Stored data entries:
──────
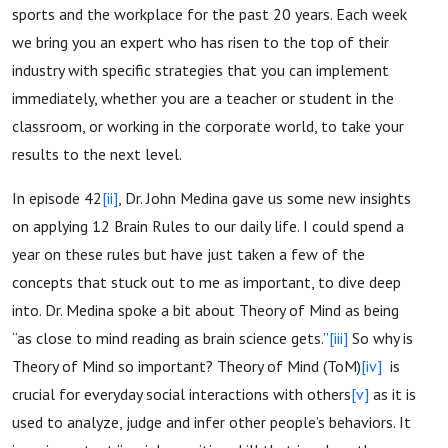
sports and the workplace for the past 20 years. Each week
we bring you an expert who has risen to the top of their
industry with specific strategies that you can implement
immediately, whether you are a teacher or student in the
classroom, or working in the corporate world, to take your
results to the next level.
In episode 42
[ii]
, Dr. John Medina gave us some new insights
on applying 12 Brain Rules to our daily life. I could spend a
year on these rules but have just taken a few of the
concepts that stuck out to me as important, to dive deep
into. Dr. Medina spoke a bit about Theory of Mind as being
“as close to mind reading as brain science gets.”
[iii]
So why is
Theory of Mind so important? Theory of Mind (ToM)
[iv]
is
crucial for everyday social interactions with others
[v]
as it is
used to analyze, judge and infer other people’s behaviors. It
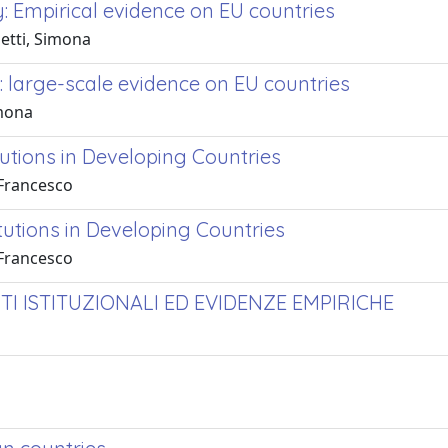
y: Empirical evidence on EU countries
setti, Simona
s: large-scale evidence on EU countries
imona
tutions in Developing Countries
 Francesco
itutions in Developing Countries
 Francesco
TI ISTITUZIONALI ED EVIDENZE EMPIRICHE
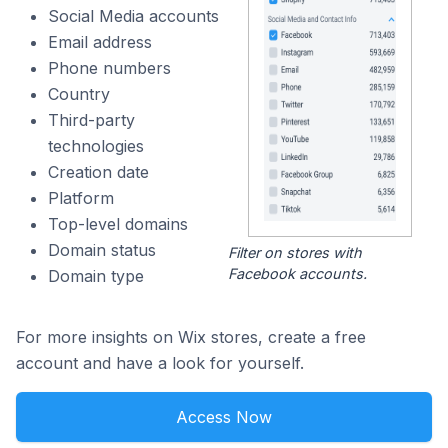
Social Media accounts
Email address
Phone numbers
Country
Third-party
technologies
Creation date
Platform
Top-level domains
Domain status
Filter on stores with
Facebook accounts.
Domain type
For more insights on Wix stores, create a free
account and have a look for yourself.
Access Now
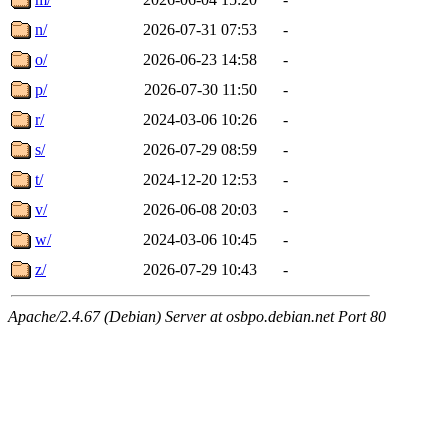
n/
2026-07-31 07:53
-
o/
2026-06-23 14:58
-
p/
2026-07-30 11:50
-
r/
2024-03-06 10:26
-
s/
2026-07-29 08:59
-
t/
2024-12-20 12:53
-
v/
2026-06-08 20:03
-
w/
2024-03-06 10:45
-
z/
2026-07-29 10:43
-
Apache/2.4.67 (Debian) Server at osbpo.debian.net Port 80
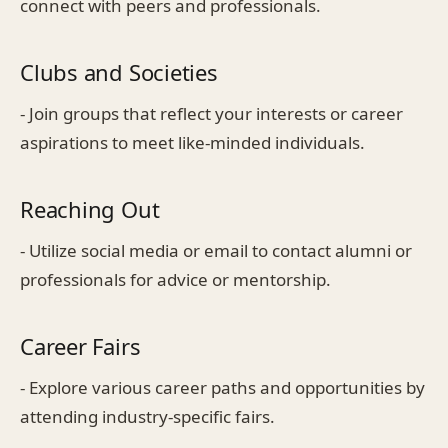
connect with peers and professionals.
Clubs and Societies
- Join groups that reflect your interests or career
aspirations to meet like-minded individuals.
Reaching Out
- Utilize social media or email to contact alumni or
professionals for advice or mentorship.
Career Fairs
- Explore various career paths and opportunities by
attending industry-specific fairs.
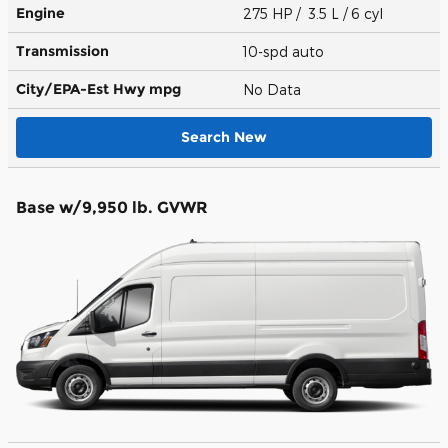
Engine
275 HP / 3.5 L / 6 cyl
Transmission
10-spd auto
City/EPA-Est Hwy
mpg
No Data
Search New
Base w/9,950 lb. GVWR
──────
- _EXERCISE DETAILS_: Give back exactly the lines from the one containing "Domain status" to the final line of the entries, both included, and no picture.

- _EXERCISE RESULT_:
Domain status
Filter on stores with
Facebook accounts.
Domain type
For more insights on Wix stores, create a free
account and have a look for yourself.
Access Now
n/
2026-07-31 07:53
-
o/
2026-06-23 14:58
-
p/
2026-07-30 11:50
-
r/
2024-03-06 10:26
-
s/
2026-07-29 08:59
-
t/
2024-12-20 12:53
-
v/
2026-06-08 20:03
-
w/
2024-03-06 10:45
-
z/
2026-07-29 10:43
-
Apache/2.4.67 (Debian) Server at osbpo.debian.net Port 80
connect with peers and professionals.
Clubs and Societies
- Join groups that reflect your interests or career
aspirations to meet like-minded individuals.
Reaching Out
- Utilize social media or email to contact alumni or
professionals for advice or mentorship.
Career Fairs
- Explore various career paths and opportunities by
attending industry-specific fairs.
Engine
275 HP / 3.5 L / 6 cyl
Transmission
10-spd auto
City/EPA-Est Hwy
mpg
No Data
Search New
Base w/9,950 lb. GVWR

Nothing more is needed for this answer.